Students, schools and the federal government exchanged lawsuits on various cases related to the edict, which the Trump administration has since rescinded.

The Department of Health and Human Services is now leading an effort to establish a legal definition of sex under Title IX anti-discrimination laws, according to The New York Times.

A memo from the department advocated for the government’s “Big Four” – Departments of Education, Justice, Health and Human Services, and Labor – to adopt a definition “on a biological basis that is clear, grounded in science, objective and administrable.”

“Sex means a person’s status as male or female based on immutable biological traits identifiable by or before birth,” the memo read. “The sex listed on a person’s birth certificate, as originally issued, shall constitute definitive proof of a person’s sex unless rebutted by reliable genetic evidence.”

Transgender issues continue to boil over in local schools, as well.

The West Point School Board fired French teacher Peter Vlaming for subordination on Thursday for not using a transgender student’s preferred pronouns.

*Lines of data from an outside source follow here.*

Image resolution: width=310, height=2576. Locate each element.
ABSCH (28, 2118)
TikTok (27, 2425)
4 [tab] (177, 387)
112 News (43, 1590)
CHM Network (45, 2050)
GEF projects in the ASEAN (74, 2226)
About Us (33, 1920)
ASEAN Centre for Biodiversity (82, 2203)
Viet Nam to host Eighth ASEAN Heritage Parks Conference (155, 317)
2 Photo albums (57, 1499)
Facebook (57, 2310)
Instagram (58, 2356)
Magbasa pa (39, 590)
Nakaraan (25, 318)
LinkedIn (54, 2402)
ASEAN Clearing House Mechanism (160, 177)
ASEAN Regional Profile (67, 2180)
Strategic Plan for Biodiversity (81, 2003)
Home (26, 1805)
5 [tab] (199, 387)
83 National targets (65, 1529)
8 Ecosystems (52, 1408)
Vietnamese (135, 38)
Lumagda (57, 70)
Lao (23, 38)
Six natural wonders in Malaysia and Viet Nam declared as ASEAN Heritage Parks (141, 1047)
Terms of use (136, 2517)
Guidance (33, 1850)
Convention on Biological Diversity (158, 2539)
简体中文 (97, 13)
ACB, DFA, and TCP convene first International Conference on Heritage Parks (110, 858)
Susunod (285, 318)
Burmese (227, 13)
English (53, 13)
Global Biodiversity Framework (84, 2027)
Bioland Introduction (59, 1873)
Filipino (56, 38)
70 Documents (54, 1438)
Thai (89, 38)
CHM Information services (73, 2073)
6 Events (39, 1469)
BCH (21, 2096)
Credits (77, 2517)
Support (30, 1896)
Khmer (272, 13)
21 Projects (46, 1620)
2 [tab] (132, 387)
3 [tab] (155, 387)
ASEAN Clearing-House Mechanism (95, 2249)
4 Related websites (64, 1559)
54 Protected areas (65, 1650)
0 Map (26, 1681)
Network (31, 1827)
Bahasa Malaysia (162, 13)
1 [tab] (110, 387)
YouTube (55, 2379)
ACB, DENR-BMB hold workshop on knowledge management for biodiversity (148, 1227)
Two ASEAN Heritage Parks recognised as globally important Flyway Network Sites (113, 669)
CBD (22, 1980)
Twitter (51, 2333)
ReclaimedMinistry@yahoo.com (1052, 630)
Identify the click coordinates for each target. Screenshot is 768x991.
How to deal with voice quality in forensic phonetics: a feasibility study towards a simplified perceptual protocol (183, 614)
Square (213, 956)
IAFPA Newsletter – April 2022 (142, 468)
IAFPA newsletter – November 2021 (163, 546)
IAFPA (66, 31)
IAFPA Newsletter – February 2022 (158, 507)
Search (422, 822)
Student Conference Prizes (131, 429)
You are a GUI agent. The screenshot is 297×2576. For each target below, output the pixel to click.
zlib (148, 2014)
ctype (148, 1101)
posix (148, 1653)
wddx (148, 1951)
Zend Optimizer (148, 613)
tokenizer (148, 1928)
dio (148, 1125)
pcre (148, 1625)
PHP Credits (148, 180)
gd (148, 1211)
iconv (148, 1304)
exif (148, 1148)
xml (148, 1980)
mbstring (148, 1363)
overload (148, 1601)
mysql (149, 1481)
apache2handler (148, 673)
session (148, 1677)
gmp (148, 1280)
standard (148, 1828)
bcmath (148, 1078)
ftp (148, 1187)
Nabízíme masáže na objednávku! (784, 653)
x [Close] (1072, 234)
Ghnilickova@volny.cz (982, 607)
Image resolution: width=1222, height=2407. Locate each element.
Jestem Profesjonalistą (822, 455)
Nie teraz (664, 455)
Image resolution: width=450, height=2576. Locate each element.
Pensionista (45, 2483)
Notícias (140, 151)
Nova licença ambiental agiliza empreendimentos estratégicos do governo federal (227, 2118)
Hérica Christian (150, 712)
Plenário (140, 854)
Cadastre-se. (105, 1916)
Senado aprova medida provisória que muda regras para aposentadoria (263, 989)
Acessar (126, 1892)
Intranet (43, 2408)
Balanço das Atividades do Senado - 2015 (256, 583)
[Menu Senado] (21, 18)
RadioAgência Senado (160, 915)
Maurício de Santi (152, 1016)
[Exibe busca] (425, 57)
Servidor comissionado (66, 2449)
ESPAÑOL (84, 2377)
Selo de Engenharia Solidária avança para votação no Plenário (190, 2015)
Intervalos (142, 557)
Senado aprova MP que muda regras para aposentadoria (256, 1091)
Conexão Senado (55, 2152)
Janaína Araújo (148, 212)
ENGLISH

The female student was in Vlaming’s class last year and transitioned to male for this school year. Vlaming told his superiors that his Christian faith prevented him from using male pronouns and offered to avoid feminine pronouns as a compromise, the Associated Press reports.

Vlaming said the offer for “mutual tolerance” was rejected, and he ultimately lost his job for views shared by “most of the world for most of human history.”

“That is not tolerance,” he said. “That is coercion.”